A decade ago, drug companies started heavily marketing the antipsychotics Abilify, Seroquel, and Zyprexa as treatments for depression — despite concerns over serious side effects. That marketing is subsiding now as generics hit the market, but it may have created a dangerous clinical standard.
In a television commercial from a few years ago for Abilify — one of the world's top selling drugs — a sad cartoon woman looks down at the ground and sees an expanding black hole with bulging eyes. "Here's my depression," she says.
Regular antidepressants weren't working to keep her depression in check, she explains. But then her doctor told her about Abilify. She began taking the drug along with her antidepressant and felt well enough to have a picnic with her family. "Depression used to define me," she concludes. "Now I feel better."
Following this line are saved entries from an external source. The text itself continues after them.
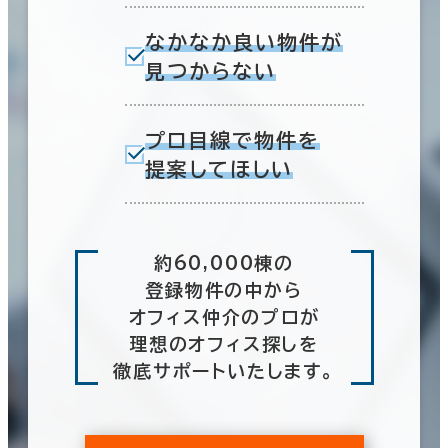
なかなか良い物件が
見つからない
プロ目線で物件を
提案してほしい
約60,000棟の
登録物件の中から
オフィス仲介のプロが
理想のオフィス探しを
徹底サポートいたします。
Abilify, or aripiprazole, is an "atypical antipsychotic," a class of drugs that debuted in the 1990s as a safer, more humane means of curbing psychosis in people with schizophrenia. But over the past decade, these drugs' manufacturers have successfully pushed for their use in far more common mental illnesses, such as dementia, childhood conduct disorders, and especially depression.
Sales of aripiprazole and its competitors, quetiapine (Seroquel) and olanzapine (Zyprexa), have skyrocketed. At more than $450 a bottle, Abilify was prescribed to nearly 9 million Americans in 2014 and grossed $7.8 billion — making it the second best-selling drug in the U.S., just behind the new (and very expensive) hepatitis C drug Sovaldi, according to healthcare analytics company IMS Health.
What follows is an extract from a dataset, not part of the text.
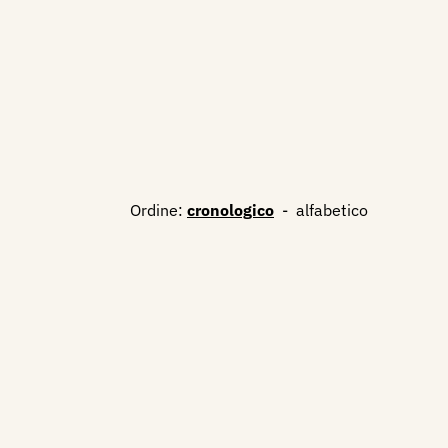
Ordine:
cronologico
-
alfabetico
Many psychiatrists and scientists worry about this antipsychotic boom. They point out that there's limited evidence of the drugs' usefulness in treating depression over the long term, and that they have serious side effects, such as sedation, dramatic weight gain, and an increased risk of diabetes. In about one-quarter of cases, these drugs also cause akathisia, a pronounced feeling of restlessness described as making you want to jump out of your skin.
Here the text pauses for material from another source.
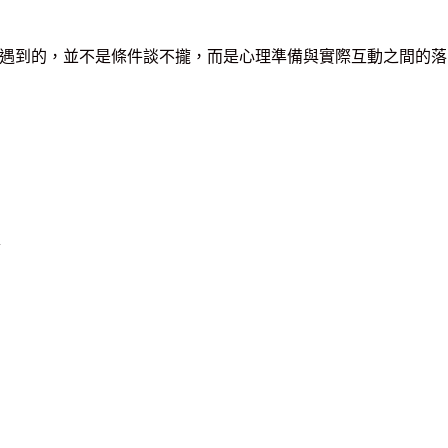
遇到的，並不是條件談不攏，而是心理準備與實際互動之間的落
走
"What's happened recently is remarkably heavy marketing of antipsychotics," Allen Frances, former chairman of the psychiatry department at Duke University School of Medicine, told BuzzFeed News. Doctors, he added, are prescribing antipsychotics for depression "too quickly, without clear indication, and under pressure from pharmaceutical companies."
For some people with depression, Frances noted, these drugs work wonders. But that's probably not the case for the majority of people trying them. A 2009 paper found that, statistically, for every nine people with depression who take these drugs, just one is effectively treated. "These drugs should have a narrow indication, and instead they've become the highest revenue-producing drugs in America," Frances said.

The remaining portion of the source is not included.